Beträchtlichen Schwankungen unterlagen in den früheren Zeiten des noch unentwickelten Transportwesens in unmittelbarem Zusammenhänge mit dem Ausfall der Ernte die Getreidepreise; auch wechselte im Einklang mit ihnen das Gewicht des für einen bestimmten Preis erhältlichen Brotes. Nach Aufzeichnungen Friedrichs des Großen durfte unter seiner Regierung der Scheffel Korn nicht über einen Taler steigen, auf dem Lande nicht unter den von der Kammer angesetzten Preis (zwischen zwölf und sechzehn Groschen) sinken. In den sechziger Jahren seines Jahrhunderts mussten aus einem Scheffel Weizenmehl sechzig Pfund ausgebackene Semmel, aus einem Scheffel Roggen sechsunddreißig Pfund „feine Scharren“ und einundvierzig Pfund gut hausbackenes Brot geliefert werden. Bei steigenden Weizen- und Roggenpreisen minderte sich das Gewicht der Semmeln und des Roggenbrotes.

Zur Beurteilung von Preissteigerungen, die aus alten Urkunden ersichtlich sind, wäre es nötig, zu ermitteln, ob der Wert der betreffenden Münze der gleiche geblieben oder geändert worden war, wie dies in früheren Zeiten nicht selten geschah. Und nicht nur zeitlich, sondern auch von Gebiet zu Gebiet hatten Münzen gleicher Benennung im Deutschen Reiche verschiedenartige Geltung, so dass sich vermutlich unsere Vorfahren selbst in dem Wirrwarr ihrer Zahlungsmittel nicht ganz leicht zurechtgefunden haben. Noch schwieriger ist es unter solchen Umständen für die Nachwelt, eine zutreffende Vorstellung von der Kaufkraft deutschen Geldes in früheren Zeiten zu gewinnen. Nach Roschers Annahme war diese in dem Zeitraum von zweihundertfünfzig bis zweihundertsiebzig Jahren vor der Gründung des neuen Kaiserreichs auf weniger als die Hälfte gesunken; was nach 1870 zweieinviertel Taler kostete, hätte man somit bei gleicher Münze zu Beginn des Dreißigjährigen Krieges für einen Taler erstehen können.

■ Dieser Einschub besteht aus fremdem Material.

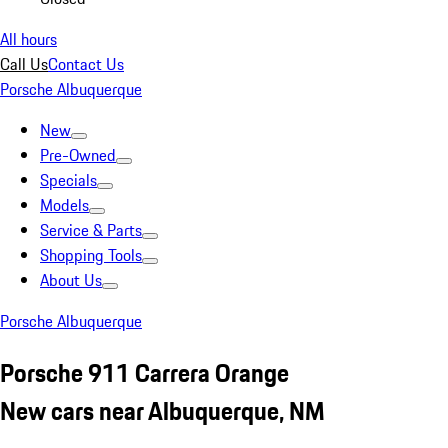
All hours
Call Us
Contact Us
Porsche Albuquerque
New
Pre-Owned
Specials
Models
Service & Parts
Shopping Tools
About Us
Porsche Albuquerque
Porsche 911 Carrera Orange
New cars near Albuquerque, NM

Eine tatsächliche Verteuerung der Lebensmittel würde dies jedoch nur dann bedeuten, wenn die Entlohnung menschlicher Arbeit sich nicht im gleichen Verhältnis verschoben hätte.



Rechnet man den ehemals geltenden Tagelohn eines erwachsenen Mannes in die Menge der Lebensmittel oder Bedarfswaren um, die er dafür kaufen konnte, so hat man offenbar einen brauchbaren Maßstab für die Beurteilung der Preise früherer Zeiten. Wenn zum Beispiel, wie um die Mitte des fünfzehnten Jahrhunderts im Fürstentum Bayreuth, mit dem Tagelohn eines Landarbeiters nicht weniger als neun Pfund besten Rindfleisches bezahlt werden konnten, so war dieses Lebensmittel noch billig zu nennen; im folgenden Jahrhundert hatten sich die Fleischpreise bereits beträchtlich erhöht, und um das Jahr 1600 war nach der gleichen, von Damaschke angewandten Umrechnung das Verhältnis sehr viel späterer Zeiten zwischen Arbeitslohn und dafür erhältlicher Ware bereits erreicht. Es herrschte denn auch damals eine zunehmende Knappheit und Teuerung des Fleisches, die zu allerhand gewaltsamen Versuchen der hohen Obrigkeit Veranlassung gab, die Preise zu senken: Einschränkung des Verbrauchs auf der einen, Anreiz zu vermehrter Viehzüchtung auf der anderen Seite, Preisüberwachung und Marktkontrolle zum Schutze der Verbraucher, lauter Maßnahmen, die aus den Zeiten der Zwangswirtschaft der jetzt lebenden Generation noch in überwiegend unerfreulicher Erinnerung sind, kamen schon damals zur Anwendung, wenn auch ohne wesentlichen Erfolg. Sie beweisen immerhin, dass die Lebensmittelpreise jener Zeit der: Lebenden hoch erschienen und den Trägern der Verantwortung Sorge bereiteten — während uns Nachfahren etwa die Marktordnung des Kurfürsten August von Sachsen aus dem Jahre 1570 beneidenswert billig dünkt, laut welcher eine Ente einen Groschen, eine gemästete Gans sechs Groschen kosten durfte.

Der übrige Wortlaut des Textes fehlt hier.